Introduction¶
A log is a log regardless of what kind of prefixes each log message contains and what format it ended up as, as long as it is human readable and provides useful information to the user.
Python logging
module’s native ability to handle and process log messages is
more than sufficient for any logging needs, and has always been suggested as the
de-facto logging module to use.
Therefore, for all intends and purposes, users of pyATS infrastructure should
always use just the native Python logging
module as-is in their scripts and
testcases.
# Example
# -------
#
# import the logging module at the top of your script
# setup the logger
import logging
# always use your module name as the logger name.
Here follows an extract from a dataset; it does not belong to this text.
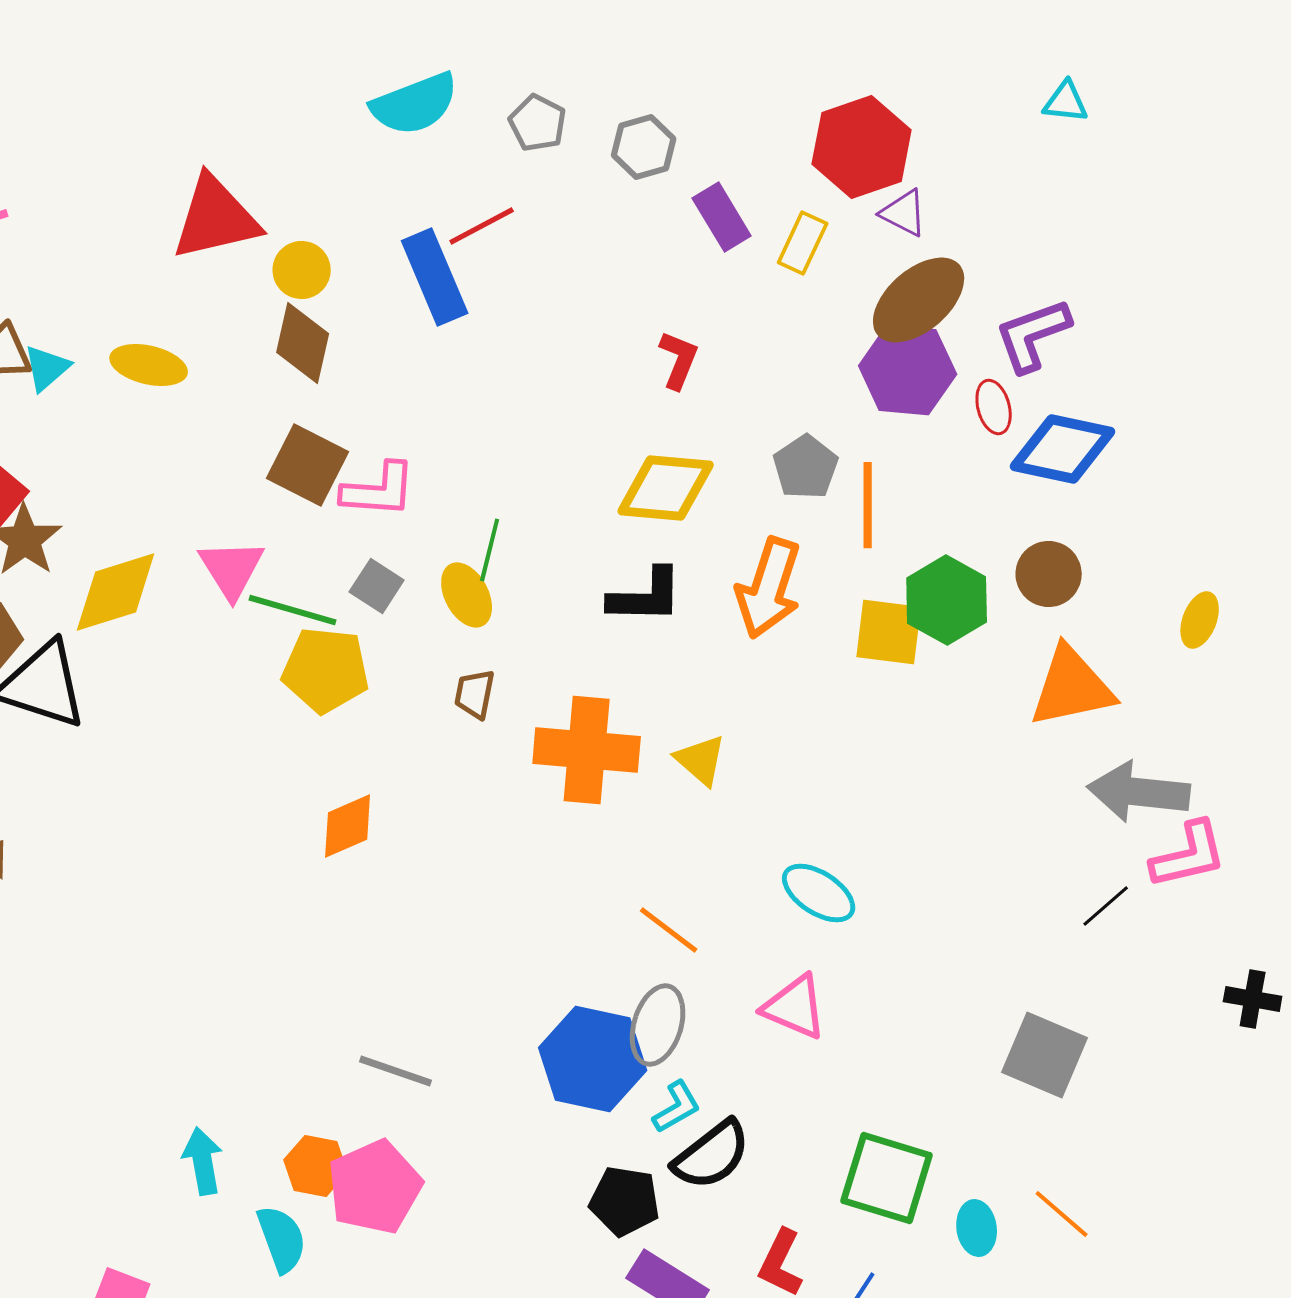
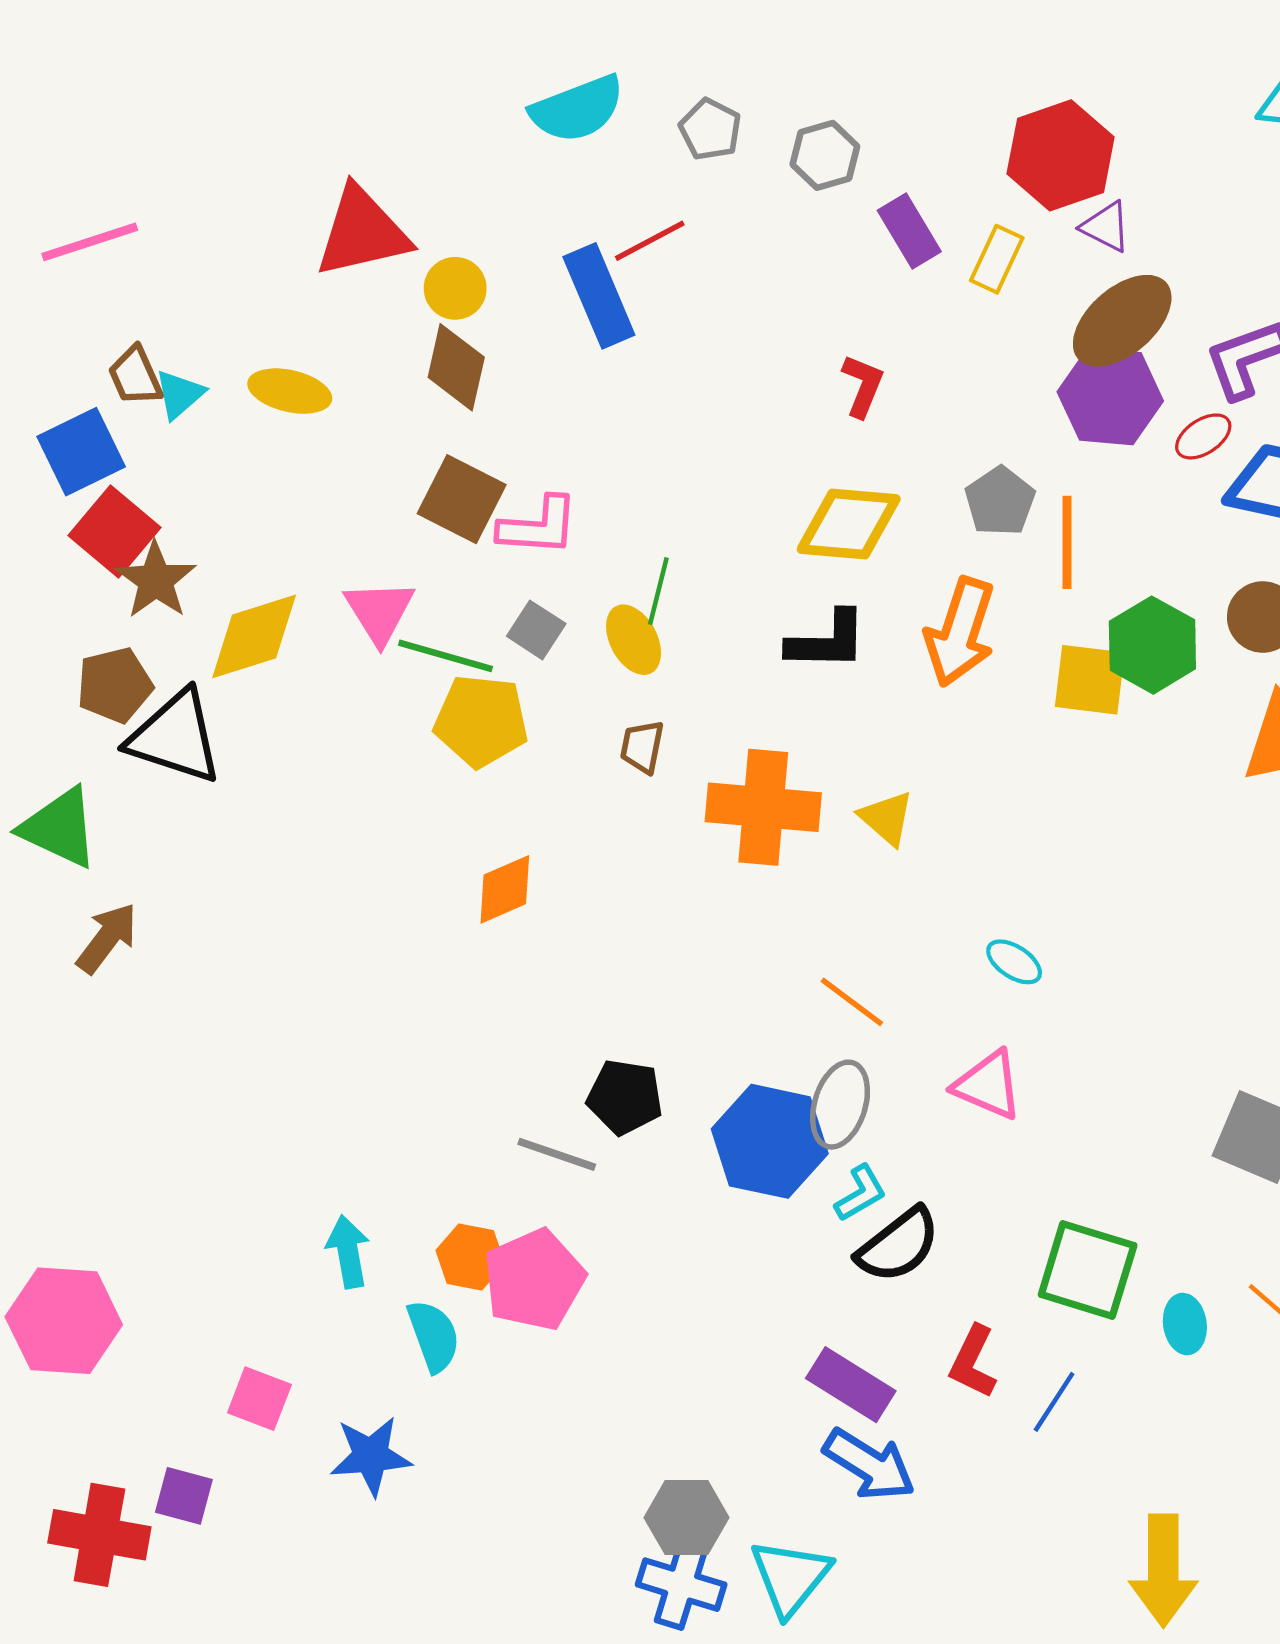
red ellipse: (994, 407) -> (1203, 436), turned 72
cyan ellipse: (819, 893) -> (1014, 962), size x0.7
black pentagon: (625, 1201) -> (625, 1097), moved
# this enables logger hierarchy
logger = logging.getLogger(__name__)
# use logger:
logger.info('an info message')
logger.error('an error message')
logger.debug('a debug message')
Users are expected to have a good understanding of how Python logging works.
Documentation for Python logging
module can be found at:
Important
do not attempt to read and understand the rest of the logging documentation without first reading and learning how python logging works.
Delving Deeper¶
Why should everyone use the Python logging
module as is? Simple: it is
highly configurable. Behind the scenes, pyATS infrastructure configures the
logging behavior for the end-user, so that all scripts & libraries output
logs in the exact same format: Cisco Log Format.
The remainder of this logging documention digs deeper into the details of how
and where pyATS uses and configures python logging
, what the actual
Log Module offers, and how advanced power users can leverage them.